Member of the Victorian Legislative Council for Eastern Victoria Region
- Incumbent
- Assumed office 16 April 2015
- Preceded by: Danny O'Brien

Personal details
- Born: 18 December 1966 (age 59) Fish Creek, Victoria, Australia
- Party: The Nationals
- Education: University of Melbourne
- Profession: Teacher
- Website: http://www.melinabath.com.au/

= Melina Bath =

Australian politician

Melina Gaye Bath (born 18 December 1966) is an Australian politician and former schoolteacher, who is a Nationals member of the Victorian Legislative Council representing the Eastern Victoria Region.
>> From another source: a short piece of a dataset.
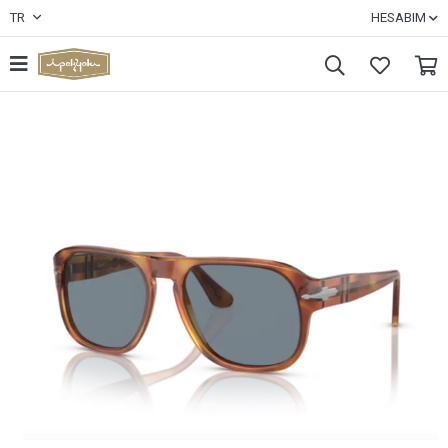
TR
HESABIM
Bath studied a science degree and diploma of education at the University of Melbourne and was a mathematics and science teacher at Mirboo North Secondary College. Prior to teaching, she ran a health food store in Leongatha for twelve years. In March 2015, she was preselected by the National Party to replace Danny O'Brien, who had resigned his seat in the Legislative Council's Eastern Victoria Region to contest the lower house seat of Gippsland South at the 2015 Gippsland South state by-election, following the retirement of the long-standing MP, Peter Ryan.

In February 2022, Bath, along with Matthew Guy, Peter Walsh, David Davis and Gary Blackwood, were fined $100 each for breaching face mask rules, after the Coalition MPs were photographed maskless while attending an event in Parliament House.